Physics-Informed Neural Network for Ultrasound Nondestructive Quantification of Surface Breaking Cracks

Abstract

We introduce an optimized physics-informed neural network (PINN) trained to solve the problem of identifying and characterizing a surface breaking crack in a metal plate. PINNs are neural networks that can combine data and physics in the learning process by adding the residuals of a system of partial differential equations to the loss function. Our PINNs is supervised with realistic ultrasonic surface acoustic wave data acquired at a frequency of 5 MHz. The ultrasonic surface wave data is represented as a deformation on the top surface of a metal plate, measured by using the method of laser vibrometry. The PINN is physically informed by the acoustic wave equation and its convergence is sped up using adaptive activation functions. The adaptive activation function uses a trainable hyperparameter, which is optimized to achieve the best performance of the network.
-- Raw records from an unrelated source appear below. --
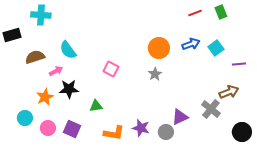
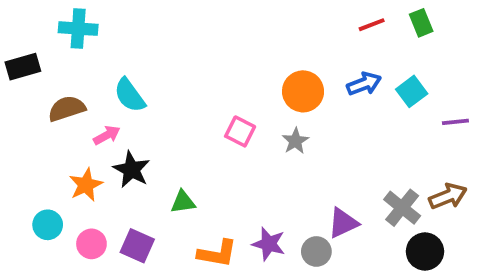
pink square: (111, 69) -> (240, 131), moved
black star: (69, 89) -> (131, 170), turned 30
brown arrow: (229, 92) -> (448, 196), moved
black circle: (242, 132) -> (425, 251), moved

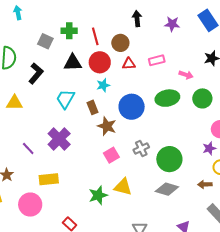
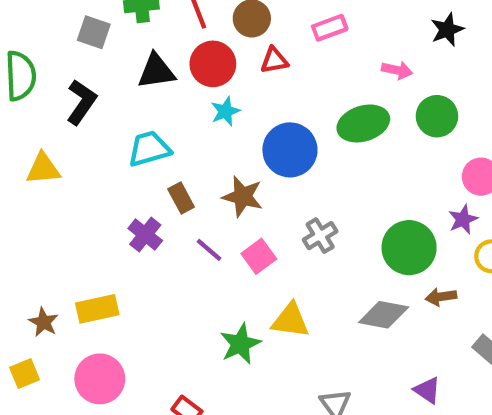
pink rectangle: (157, 60) -> (330, 28), moved
cyan trapezoid: (65, 99) -> (149, 149), turned 50
brown rectangle: (93, 107) -> (181, 198), moved
purple cross: (59, 139) -> (145, 235), size x0.7
purple line: (28, 149) -> (209, 250), moved
green circle: (169, 159) -> (409, 248), moved
yellow rectangle: (49, 179) -> (97, 309), moved
brown arrow: (205, 184) -> (441, 297), moved

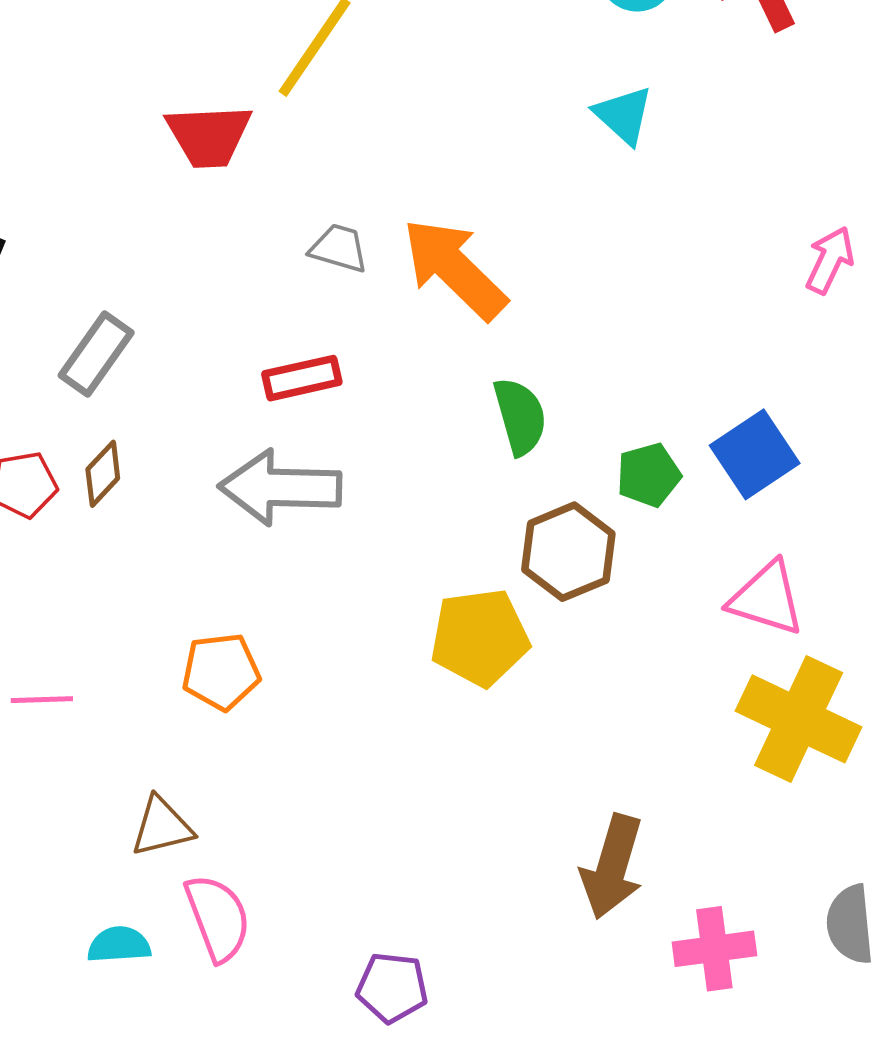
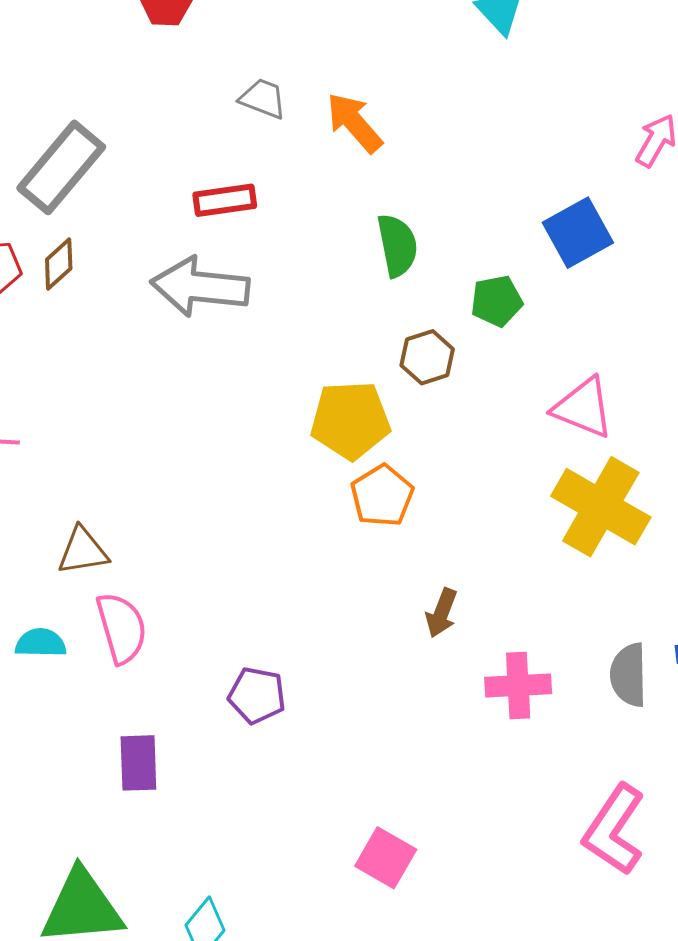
orange arrow: (455, 269) -> (354, 123), size x0.7
gray rectangle: (96, 354) -> (61, 167), size x1.4
blue square: (755, 454) -> (578, 233), moved
brown hexagon: (568, 552) -> (427, 357), size x0.7
orange pentagon: (221, 672) -> (382, 496), moved, turned -30
brown arrow: (612, 867) -> (442, 613), size x0.6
The adaptive activation function changes dynamically, involved in the optimization process. The usage of the adaptive activation function significantly improves the convergence, evidently observed in the current study. We use PINNs to estimate the speed of sound of the metal plate, which we do with an error of 1%, and then, by allowing the speed of sound to be space dependent, we identify and characterize the crack as the positions where the speed of sound has decreased. Our study also shows the effect of sub-sampling of the data on the sensitivity of sound speed estimates. More broadly, the resulting model shows a promising deep neural network model for ill-posed inverse problems.